Gender and the just energy transition pathway in Africa

Claude Kabemba

One critical variable in the debate on energy transition is how gender perspectives have been considered. Placing gender as a prominent issue in the just transition conversation is critical for the success of the energy transition in Africa.

In much of the literature on gender, energy and climate change, women have been categorised as vulnerable groups and victims in need of protection from climate change risks. If the energy transition is going to be just, it would need to have a strong gender inclination.

Put differently, when assessing the climate change crisis and the energy transition, it is imperative to apply gendered lenses on how most Africans (women and girls in particular) are shaping and impacting on the energy transition discourse.

The climate change crisis and energy projects make the situation for rural women particularly precarious. The green energy revolution is being rolled out across parts of the region in a way that does not benefit women and their communities.

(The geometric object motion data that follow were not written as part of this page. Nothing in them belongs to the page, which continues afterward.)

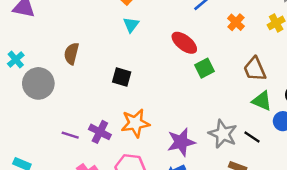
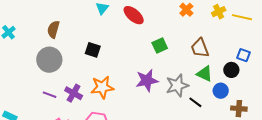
red ellipse: (184, 43) -> (134, 15), moved
gray circle: (38, 83) -> (49, 60), moved
gray star: (223, 134) -> (177, 85), moved, turned 30
purple star: (181, 142) -> (147, 80), moved

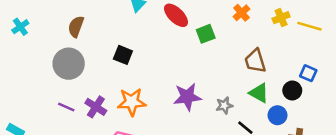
green square: (160, 46) -> (206, 34), moved
gray star: (177, 85) -> (224, 105), size x0.6

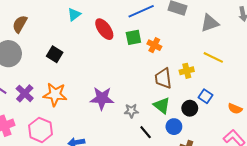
orange cross: (241, 13) -> (154, 45), moved, turned -32
yellow cross: (281, 18) -> (187, 71), moved
green square: (206, 34) -> (133, 37), moved

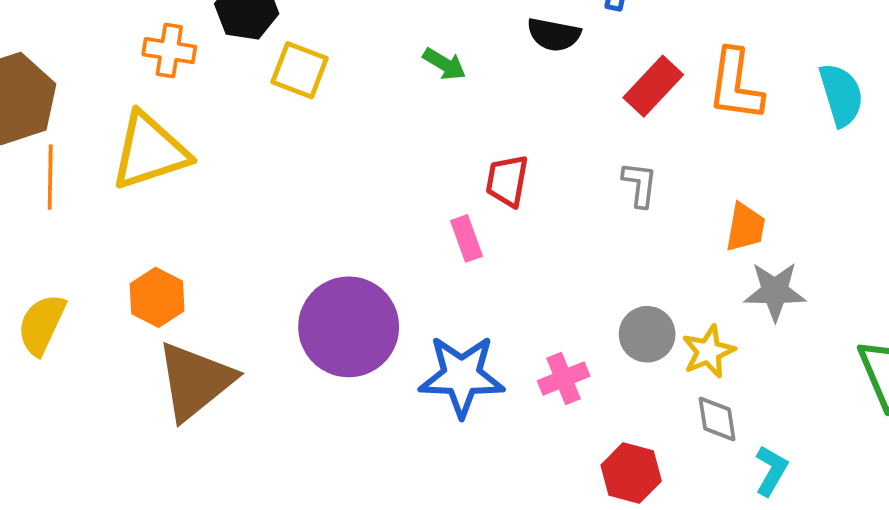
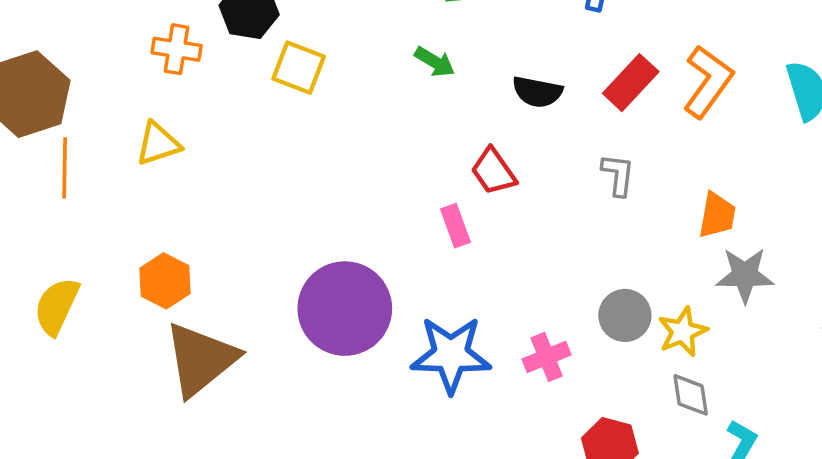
black semicircle: (554, 35) -> (537, 92), moved
orange L-shape: (736, 85) -> (708, 81), turned -152
yellow triangle: (150, 151) -> (158, 144), size x0.6
red trapezoid: (507, 181) -> (493, 171), turned -45

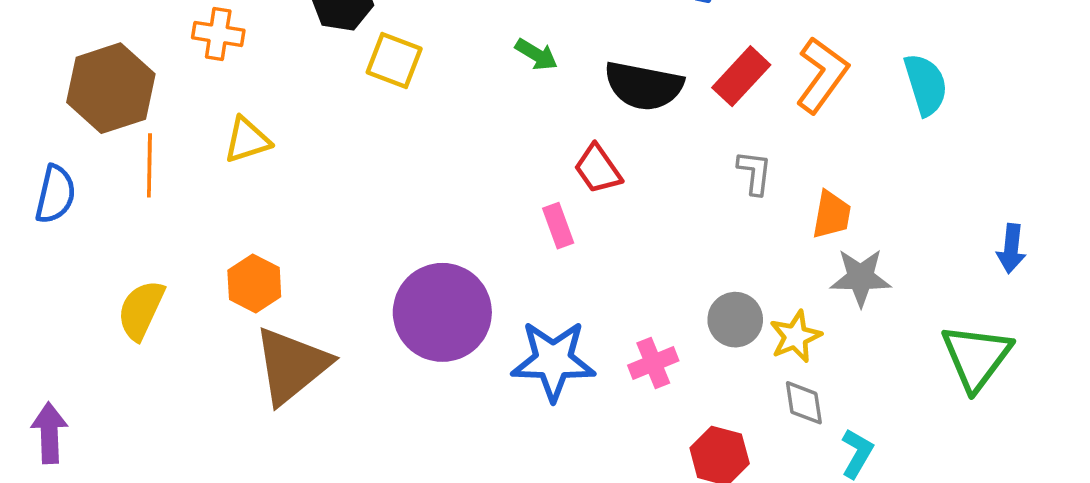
orange cross: (177, 49) -> (218, 34), moved
black semicircle: (537, 92) -> (644, 86), size x1.5
gray L-shape: (618, 175) -> (755, 173), moved

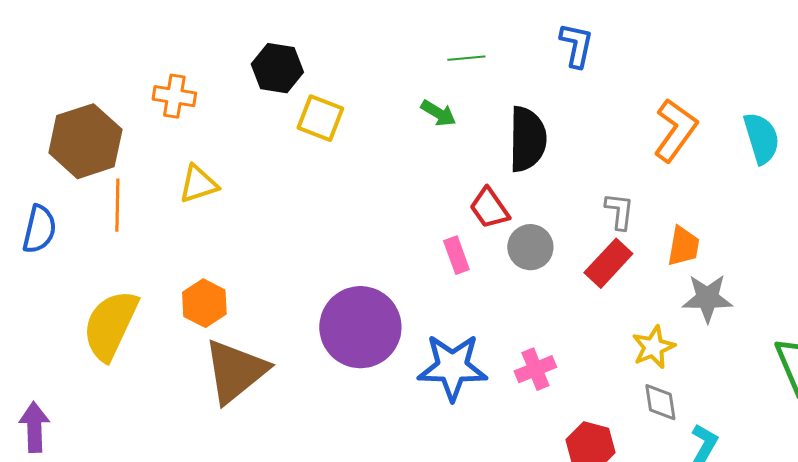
red rectangle: (741, 76) -> (608, 263), moved
black semicircle: (644, 86) -> (527, 139), turned -100
yellow semicircle: (141, 310) -> (110, 325), size x1.4
gray circle: (735, 320) -> (530, 247), moved

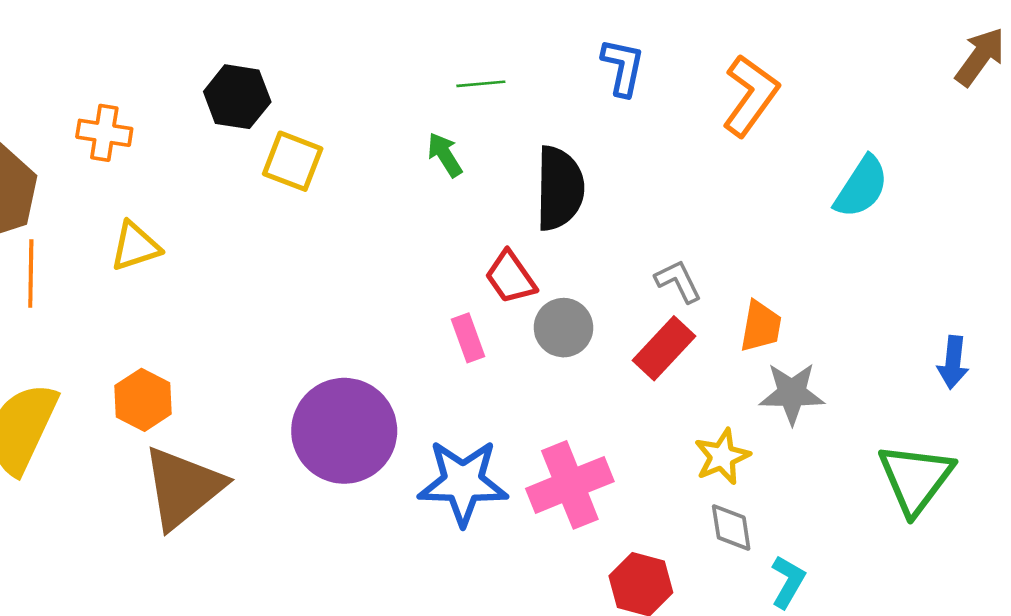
green arrow: (438, 113) -> (445, 155), turned -153
orange L-shape: (675, 130) -> (750, 95), moved
cyan semicircle: (761, 138) -> (861, 187), turned 50
gray L-shape: (619, 211) -> (678, 281), turned -33
pink cross: (535, 369) -> (570, 485), size x1.6

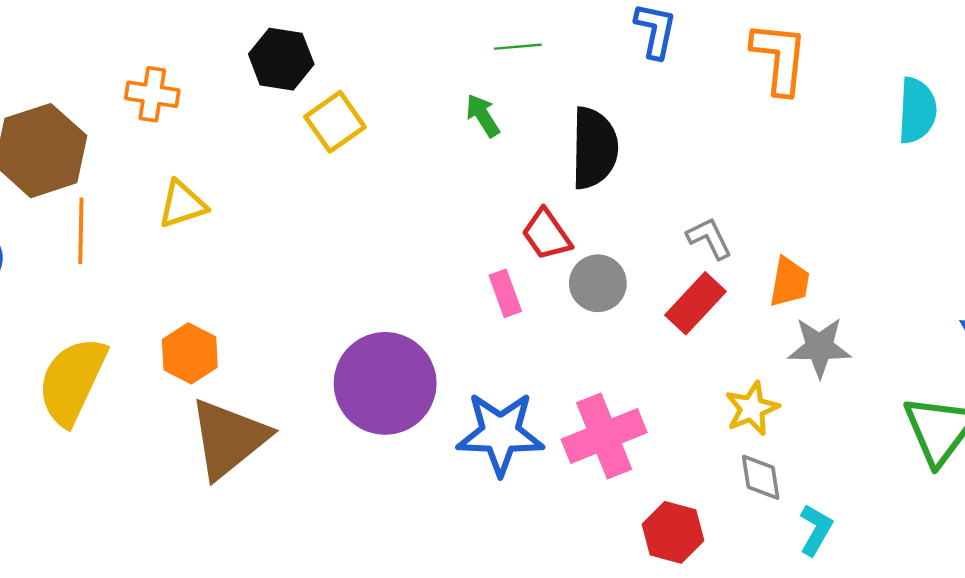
orange L-shape: (750, 95) -> (779, 58), turned -30
yellow square: (293, 161) -> (335, 122), turned 34
cyan semicircle: (861, 187) -> (917, 111), moved, turned -30

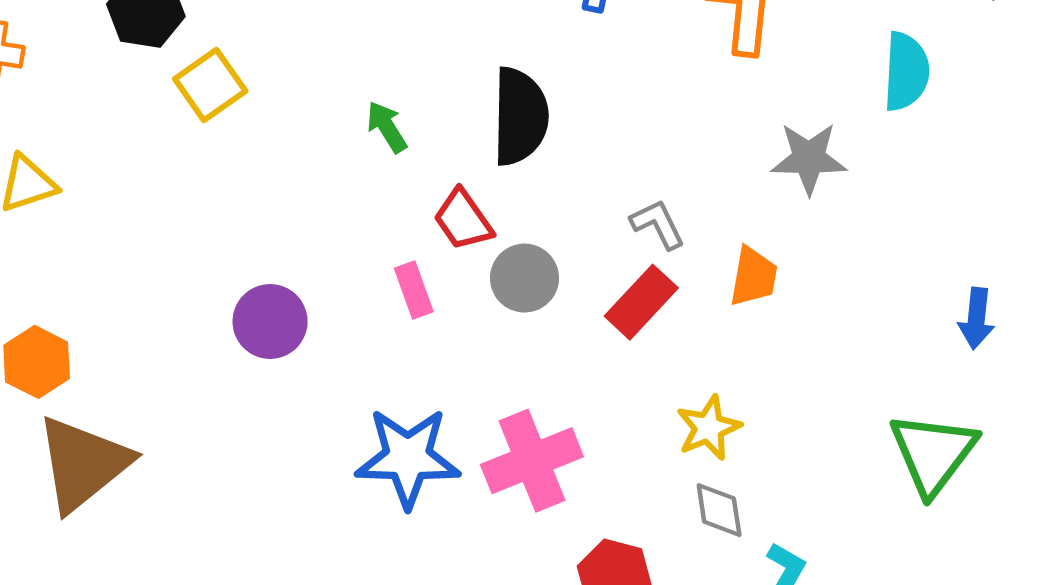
green arrow: (483, 116) -> (387, 127), moved
gray star: (819, 347) -> (809, 158), moved
purple circle: (385, 383) -> (270, 321), moved, size x0.6

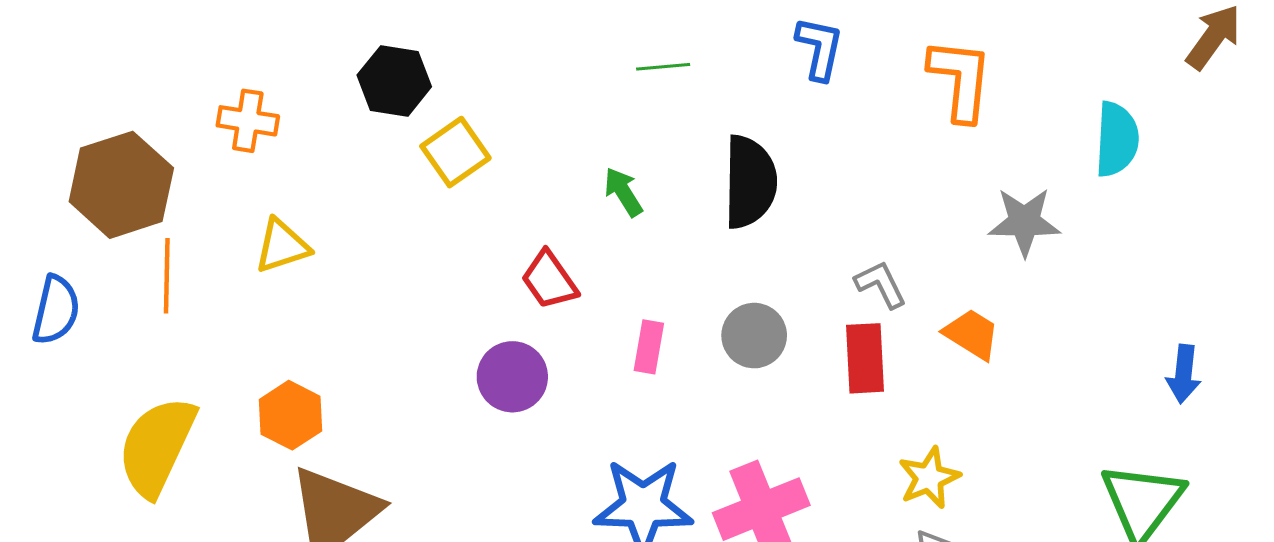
red trapezoid: (463, 220) -> (549, 280), moved
orange trapezoid: (753, 277) -> (972, 334), turned -68
pink rectangle: (414, 290) -> (649, 347), turned 30
red rectangle: (641, 302) -> (865, 358), turned -46

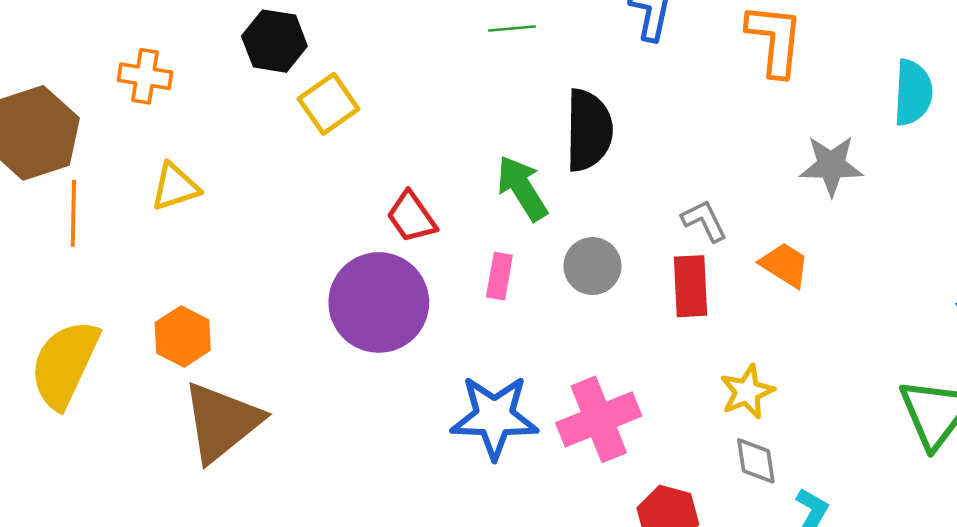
green arrow: (623, 192) -> (522, 188), moved, size x1.5
purple circle: (512, 377) -> (379, 302), size x1.6

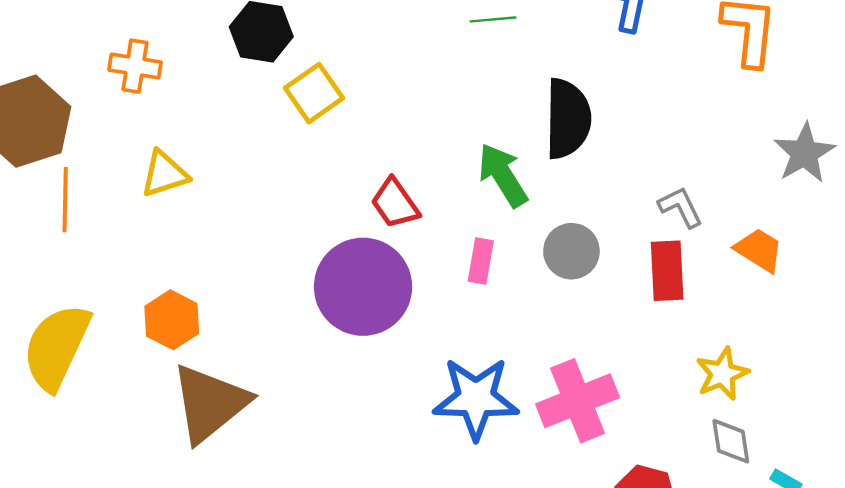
gray star: (831, 165) -> (804, 153), turned -30

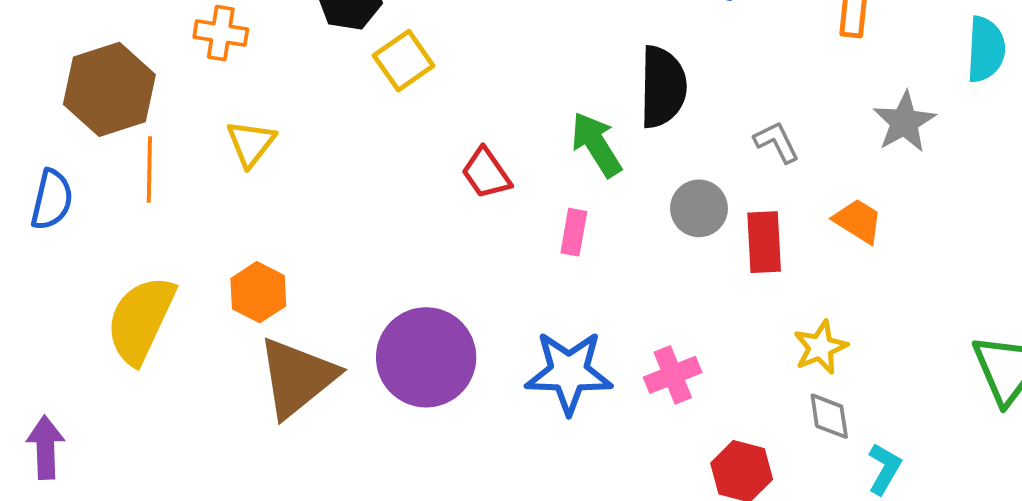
yellow triangle: (164, 174) -> (251, 143), turned -34
gray L-shape: (681, 207) -> (777, 142), moved
gray circle: (571, 251) -> (699, 208), moved
purple circle: (363, 287) -> (426, 357), moved
pink cross: (578, 401) -> (673, 375), size x0.7

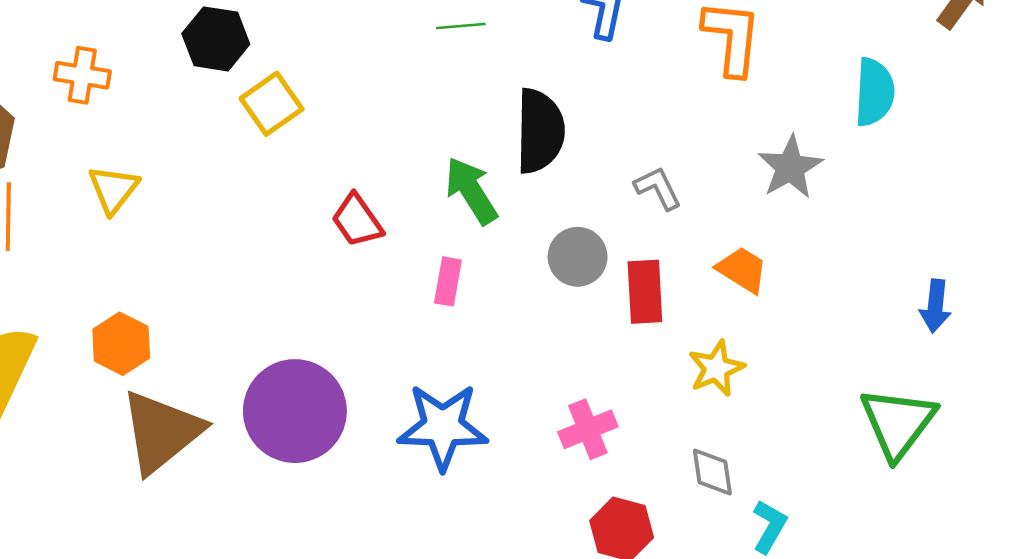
yellow star: (820, 347) -> (716, 368), moved
pink cross: (673, 375) -> (588, 429), moved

Most of the time these projects are privately owned, and they are usually for profit. The energy produced does not benefit a woman on the ground; it goes to the elite in urban areas, to mining companies, and to industry.

It excludes people from the benefits of their repossessed land. In this case green energy is not much different to the dirty energy projects (coal, oil and gas) which also displace women from their land and limit women’s access to energy, to water, and to livelihoods.

The very people who most need access to clean energy are being left out. The challenge for the energy transition process is how to ensure that women’s voices are heard and are fully-represented. Most people in Africa are still rural-based, and most of the peasant farmers are woman.

The relationship between women and land in the rural setting exposes them more to the impact of climate change than any other group. Women’s gender-prescribed roles in the rural community have made them collectors of water and wood for cooking, and food providers through farming.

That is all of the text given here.